◆ **Exercise materials**
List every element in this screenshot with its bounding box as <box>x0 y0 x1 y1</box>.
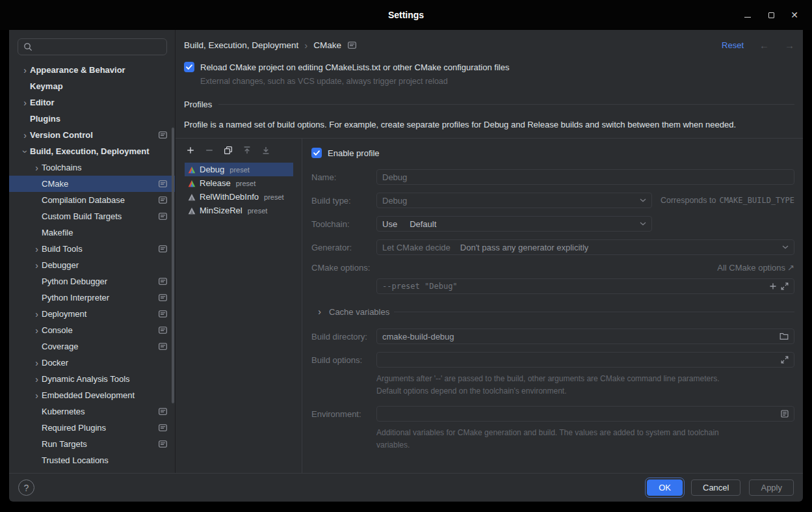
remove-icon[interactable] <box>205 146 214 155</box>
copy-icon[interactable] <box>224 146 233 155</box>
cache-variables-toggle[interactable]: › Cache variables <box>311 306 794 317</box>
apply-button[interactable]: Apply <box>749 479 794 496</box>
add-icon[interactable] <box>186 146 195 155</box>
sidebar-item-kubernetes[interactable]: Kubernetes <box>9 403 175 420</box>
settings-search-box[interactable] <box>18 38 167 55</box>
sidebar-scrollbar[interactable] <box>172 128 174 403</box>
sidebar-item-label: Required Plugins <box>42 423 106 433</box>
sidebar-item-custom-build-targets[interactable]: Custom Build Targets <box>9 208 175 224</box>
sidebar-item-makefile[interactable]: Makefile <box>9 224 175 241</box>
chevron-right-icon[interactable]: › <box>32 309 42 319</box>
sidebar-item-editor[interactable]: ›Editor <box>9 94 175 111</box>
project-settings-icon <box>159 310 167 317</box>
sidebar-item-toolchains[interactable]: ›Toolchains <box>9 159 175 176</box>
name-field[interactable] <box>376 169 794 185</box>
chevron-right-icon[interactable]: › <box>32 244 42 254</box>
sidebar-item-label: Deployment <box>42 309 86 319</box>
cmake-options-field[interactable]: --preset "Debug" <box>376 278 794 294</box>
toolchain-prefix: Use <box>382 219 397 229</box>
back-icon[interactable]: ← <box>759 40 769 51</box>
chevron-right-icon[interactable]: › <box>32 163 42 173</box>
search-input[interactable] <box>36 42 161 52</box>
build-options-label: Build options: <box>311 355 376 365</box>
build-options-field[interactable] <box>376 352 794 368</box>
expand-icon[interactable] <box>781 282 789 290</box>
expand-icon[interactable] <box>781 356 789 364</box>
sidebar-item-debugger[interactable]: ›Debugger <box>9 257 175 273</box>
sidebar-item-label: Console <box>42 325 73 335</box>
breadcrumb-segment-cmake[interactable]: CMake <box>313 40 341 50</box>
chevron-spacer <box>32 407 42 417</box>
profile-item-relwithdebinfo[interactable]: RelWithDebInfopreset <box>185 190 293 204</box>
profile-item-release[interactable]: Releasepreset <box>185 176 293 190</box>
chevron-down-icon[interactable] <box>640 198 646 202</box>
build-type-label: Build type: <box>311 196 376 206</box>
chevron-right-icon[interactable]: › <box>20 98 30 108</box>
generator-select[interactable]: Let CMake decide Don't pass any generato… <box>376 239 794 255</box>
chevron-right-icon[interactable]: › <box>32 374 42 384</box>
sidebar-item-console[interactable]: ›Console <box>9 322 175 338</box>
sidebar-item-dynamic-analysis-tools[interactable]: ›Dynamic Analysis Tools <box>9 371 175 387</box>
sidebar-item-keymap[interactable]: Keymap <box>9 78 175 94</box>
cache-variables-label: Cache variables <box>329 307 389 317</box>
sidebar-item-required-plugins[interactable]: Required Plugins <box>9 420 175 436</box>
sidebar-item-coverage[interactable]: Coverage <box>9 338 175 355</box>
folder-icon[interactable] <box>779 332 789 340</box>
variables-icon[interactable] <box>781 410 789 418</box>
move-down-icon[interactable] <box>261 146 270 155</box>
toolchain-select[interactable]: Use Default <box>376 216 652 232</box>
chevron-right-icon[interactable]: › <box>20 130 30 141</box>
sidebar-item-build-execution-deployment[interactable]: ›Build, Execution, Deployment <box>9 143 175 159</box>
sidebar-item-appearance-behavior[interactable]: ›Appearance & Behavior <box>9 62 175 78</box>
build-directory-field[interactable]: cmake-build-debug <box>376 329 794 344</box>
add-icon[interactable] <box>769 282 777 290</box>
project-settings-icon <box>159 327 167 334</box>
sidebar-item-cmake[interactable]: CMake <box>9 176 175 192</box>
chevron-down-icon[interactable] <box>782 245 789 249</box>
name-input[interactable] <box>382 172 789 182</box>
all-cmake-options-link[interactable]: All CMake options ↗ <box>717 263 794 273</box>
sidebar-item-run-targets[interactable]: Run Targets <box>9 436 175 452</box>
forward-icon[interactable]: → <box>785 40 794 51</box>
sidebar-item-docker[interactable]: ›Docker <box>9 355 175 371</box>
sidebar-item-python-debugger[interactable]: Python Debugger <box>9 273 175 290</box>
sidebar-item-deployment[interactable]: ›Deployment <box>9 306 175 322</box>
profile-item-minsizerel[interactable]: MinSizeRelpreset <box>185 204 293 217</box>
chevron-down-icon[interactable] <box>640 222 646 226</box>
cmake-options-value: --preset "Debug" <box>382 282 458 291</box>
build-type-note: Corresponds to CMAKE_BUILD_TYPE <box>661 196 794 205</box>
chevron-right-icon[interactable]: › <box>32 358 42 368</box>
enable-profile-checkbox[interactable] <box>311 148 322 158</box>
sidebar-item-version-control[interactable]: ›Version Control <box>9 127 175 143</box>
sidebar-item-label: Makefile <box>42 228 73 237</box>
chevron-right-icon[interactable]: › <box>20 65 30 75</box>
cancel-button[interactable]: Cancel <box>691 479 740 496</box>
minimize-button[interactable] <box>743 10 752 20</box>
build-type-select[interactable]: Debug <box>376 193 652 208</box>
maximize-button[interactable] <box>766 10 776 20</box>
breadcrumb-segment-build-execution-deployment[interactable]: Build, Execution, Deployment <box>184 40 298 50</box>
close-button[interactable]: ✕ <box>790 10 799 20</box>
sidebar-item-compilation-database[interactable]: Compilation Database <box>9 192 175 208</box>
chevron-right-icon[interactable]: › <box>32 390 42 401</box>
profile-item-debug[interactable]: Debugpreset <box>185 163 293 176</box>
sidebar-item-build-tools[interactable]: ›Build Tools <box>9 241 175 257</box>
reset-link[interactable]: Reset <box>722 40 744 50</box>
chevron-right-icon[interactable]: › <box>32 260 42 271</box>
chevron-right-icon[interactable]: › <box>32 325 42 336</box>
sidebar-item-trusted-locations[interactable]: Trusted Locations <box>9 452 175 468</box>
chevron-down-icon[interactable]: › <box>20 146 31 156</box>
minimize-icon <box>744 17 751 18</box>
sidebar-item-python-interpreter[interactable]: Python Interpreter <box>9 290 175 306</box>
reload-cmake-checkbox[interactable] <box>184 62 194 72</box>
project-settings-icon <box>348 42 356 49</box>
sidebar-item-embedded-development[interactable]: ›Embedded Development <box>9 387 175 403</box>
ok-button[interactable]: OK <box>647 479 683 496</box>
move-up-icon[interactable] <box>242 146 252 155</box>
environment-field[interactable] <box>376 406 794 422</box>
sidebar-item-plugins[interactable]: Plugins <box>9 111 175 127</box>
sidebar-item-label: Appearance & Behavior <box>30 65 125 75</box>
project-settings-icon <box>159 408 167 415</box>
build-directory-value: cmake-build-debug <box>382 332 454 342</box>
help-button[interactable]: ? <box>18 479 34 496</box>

◆ **Required work**
Working from the entries above, filter out every line that lacks "Cache" and copy what remains.

◆ **Exercise response**
cache-variables-toggle[interactable]: › Cache variables <box>311 306 794 317</box>
cache-variables-label: Cache variables <box>329 307 389 317</box>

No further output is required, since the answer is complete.